One of the attorneys for the Ballard businesses fighting against the proposed missing link on the Burke Gilman Trail is serious about pushing for a European style alternative. Moments after a judge ruled an environmental study must be done on a small section of the missing link before a decision on its fate is made, attorney Josh Brower told MyBallard that his clients were proposing a plan to build cycletracks along a different route. Today, he reinforced his stand on the issue.
“We’re very serious about this alternative,” said Brower. “It wouldn’t undermine the local maritime industry, it would be safer for cyclists, and it would benefit the entire community.”
Brower and his clients are proposing a route that would put cycletracks on 46th Street under the Ballard Bridge, up 17th Avenue, over to Leary Avenue, down Market Street, and ending at the Ballard Locks.
Cycletracks are separated from vehicle travel lanes, parking lanes, and sidewalks. They’re popular in Europe and you’ll also find a similar version on Seattle’s Alki Beach (photo above). But those pushing to complete the current missing link route say it’s only adding more time to a process that’s already dragged out over two decades.
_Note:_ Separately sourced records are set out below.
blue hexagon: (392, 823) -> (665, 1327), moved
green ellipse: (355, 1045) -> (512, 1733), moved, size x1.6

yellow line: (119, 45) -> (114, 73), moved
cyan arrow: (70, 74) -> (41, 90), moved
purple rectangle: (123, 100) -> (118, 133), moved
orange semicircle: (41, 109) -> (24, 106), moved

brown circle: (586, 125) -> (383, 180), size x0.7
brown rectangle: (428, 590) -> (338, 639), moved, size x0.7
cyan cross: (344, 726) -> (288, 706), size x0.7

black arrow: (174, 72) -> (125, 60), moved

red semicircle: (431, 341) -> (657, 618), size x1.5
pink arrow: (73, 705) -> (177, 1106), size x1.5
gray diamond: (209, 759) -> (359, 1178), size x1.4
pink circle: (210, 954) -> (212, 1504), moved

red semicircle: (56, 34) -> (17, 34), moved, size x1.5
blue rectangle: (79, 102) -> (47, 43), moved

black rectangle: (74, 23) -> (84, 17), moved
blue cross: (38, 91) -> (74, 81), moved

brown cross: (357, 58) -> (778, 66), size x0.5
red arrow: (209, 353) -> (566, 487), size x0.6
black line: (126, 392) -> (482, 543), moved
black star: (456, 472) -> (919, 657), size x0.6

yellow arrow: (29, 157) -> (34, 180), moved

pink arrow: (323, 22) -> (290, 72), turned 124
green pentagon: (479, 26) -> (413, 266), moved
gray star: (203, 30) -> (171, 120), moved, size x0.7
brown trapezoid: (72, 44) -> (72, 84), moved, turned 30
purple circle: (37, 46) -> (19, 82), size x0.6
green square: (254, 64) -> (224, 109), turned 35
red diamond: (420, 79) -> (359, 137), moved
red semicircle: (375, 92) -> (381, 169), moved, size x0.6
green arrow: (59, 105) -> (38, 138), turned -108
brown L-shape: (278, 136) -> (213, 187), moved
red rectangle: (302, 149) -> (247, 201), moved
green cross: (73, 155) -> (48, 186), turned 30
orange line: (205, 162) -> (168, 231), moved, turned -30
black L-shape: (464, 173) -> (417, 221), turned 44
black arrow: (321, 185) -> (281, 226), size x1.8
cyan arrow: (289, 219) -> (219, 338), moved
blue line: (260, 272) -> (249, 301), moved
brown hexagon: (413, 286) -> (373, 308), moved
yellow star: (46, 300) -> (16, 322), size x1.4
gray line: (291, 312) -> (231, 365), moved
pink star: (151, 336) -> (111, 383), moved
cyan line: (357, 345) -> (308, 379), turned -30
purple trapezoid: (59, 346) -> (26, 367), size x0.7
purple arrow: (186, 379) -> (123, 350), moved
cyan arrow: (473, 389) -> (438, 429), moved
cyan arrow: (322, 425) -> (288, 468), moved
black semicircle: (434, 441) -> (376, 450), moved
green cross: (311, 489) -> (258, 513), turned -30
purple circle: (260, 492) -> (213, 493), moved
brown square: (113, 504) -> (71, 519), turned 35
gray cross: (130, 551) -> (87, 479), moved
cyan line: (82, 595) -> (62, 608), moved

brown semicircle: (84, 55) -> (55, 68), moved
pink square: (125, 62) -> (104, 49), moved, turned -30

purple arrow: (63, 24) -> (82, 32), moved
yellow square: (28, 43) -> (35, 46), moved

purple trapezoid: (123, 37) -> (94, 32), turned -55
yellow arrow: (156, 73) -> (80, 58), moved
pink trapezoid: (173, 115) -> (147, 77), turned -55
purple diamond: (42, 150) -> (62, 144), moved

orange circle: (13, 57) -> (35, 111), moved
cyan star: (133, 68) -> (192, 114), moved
“This is the straw man. It’s unfunded and unstudied,” said David Hiller with the Cascade Bicycle Club. “It’s frustrating because every day is another day closer to someone being killed.”
Hiller says he’s in favor of making improvements on Market Street and other parts of downtown Ballard, but he says those need to happen in addition to completing the currently proposed route.
As for the environmental study on the section of the missing link in question, SDOT hopes to have it complete in the next few months.